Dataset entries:
# # # # #
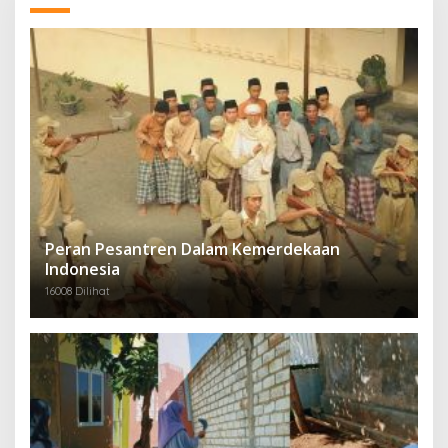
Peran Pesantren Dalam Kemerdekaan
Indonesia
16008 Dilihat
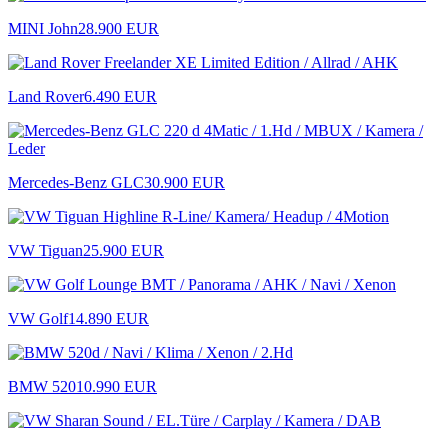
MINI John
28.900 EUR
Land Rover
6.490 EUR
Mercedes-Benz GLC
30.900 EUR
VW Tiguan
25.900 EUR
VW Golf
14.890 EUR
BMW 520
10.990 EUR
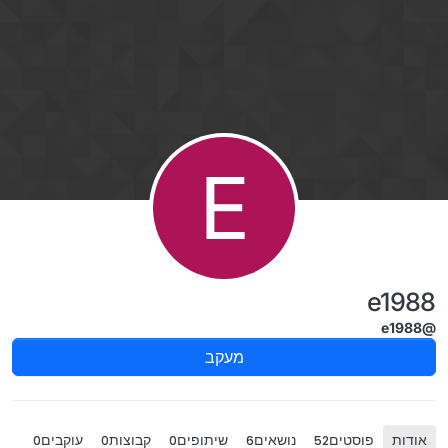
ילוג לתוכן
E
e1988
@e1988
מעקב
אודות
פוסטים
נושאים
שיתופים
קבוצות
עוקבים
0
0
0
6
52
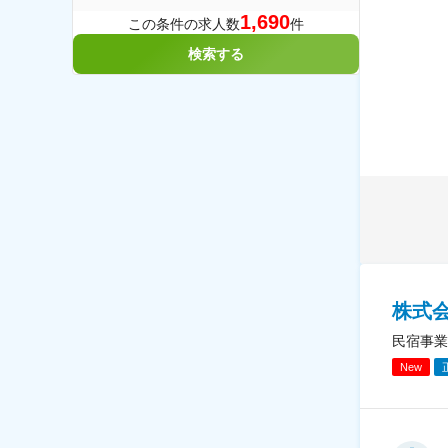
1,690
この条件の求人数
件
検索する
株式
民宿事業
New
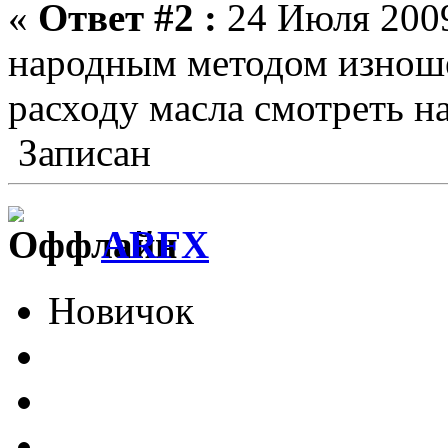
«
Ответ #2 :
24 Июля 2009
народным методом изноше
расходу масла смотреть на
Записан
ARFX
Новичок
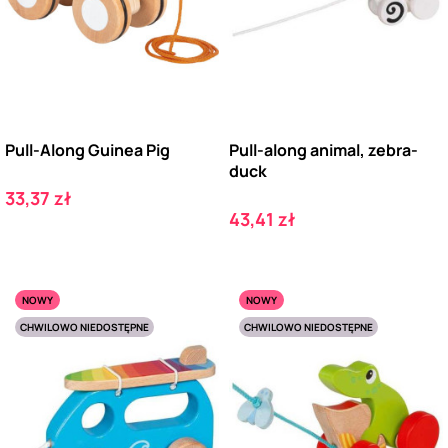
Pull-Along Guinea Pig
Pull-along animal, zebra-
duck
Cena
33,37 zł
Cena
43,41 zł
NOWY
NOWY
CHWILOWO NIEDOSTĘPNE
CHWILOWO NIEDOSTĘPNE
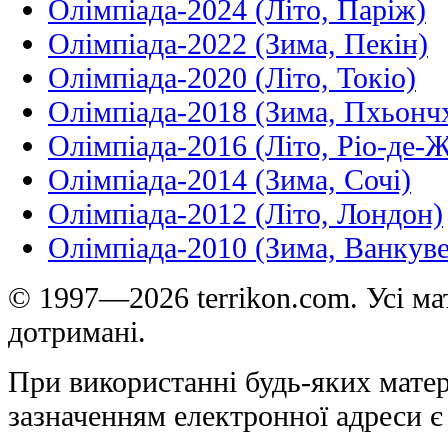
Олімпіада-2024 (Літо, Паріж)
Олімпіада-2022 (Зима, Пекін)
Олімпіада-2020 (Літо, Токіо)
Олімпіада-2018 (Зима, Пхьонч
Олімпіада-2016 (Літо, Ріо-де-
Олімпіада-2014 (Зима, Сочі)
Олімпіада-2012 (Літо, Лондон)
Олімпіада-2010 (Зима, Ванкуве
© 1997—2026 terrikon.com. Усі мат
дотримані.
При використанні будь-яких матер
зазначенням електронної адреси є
# # # # #
> [What the task requires]
Restate the records above verbatim. Pictures stay out.

> [Answer to this exercise]
Peran Pesantren Dalam Kemerdekaan
Indonesia
16008 Dilihat
MINI John
28.900 EUR
Land Rover
6.490 EUR
Mercedes-Benz GLC
30.900 EUR
VW Tiguan
25.900 EUR
VW Golf
14.890 EUR
BMW 520
10.990 EUR
ילוג לתוכן
E
e1988
@e1988
מעקב
אודות
פוסטים
נושאים
שיתופים
קבוצות
עוקבים
0
0
0
6
52
1,690
この条件の求人数
件
検索する
株式
民宿事業
New
«
Ответ #2 :
24 Июля 2009
народным методом изноше
расходу масла смотреть на
Записан
ARFX
Новичок
Pull-Along Guinea Pig
Pull-along animal, zebra-
duck
Cena
33,37 zł
Cena
43,41 zł
NOWY
NOWY
CHWILOWO NIEDOSTĘPNE
CHWILOWO NIEDOSTĘPNE
Олімпіада-2024 (Літо, Паріж)
Олімпіада-2022 (Зима, Пекін)
Олімпіада-2020 (Літо, Токіо)
Олімпіада-2018 (Зима, Пхьонч
Олімпіада-2016 (Літо, Ріо-де-
Олімпіада-2014 (Зима, Сочі)
Олімпіада-2012 (Літо, Лондон)
Олімпіада-2010 (Зима, Ванкуве
© 1997—2026 terrikon.com. Усі мат
дотримані.
При використанні будь-яких матер
зазначенням електронної адреси є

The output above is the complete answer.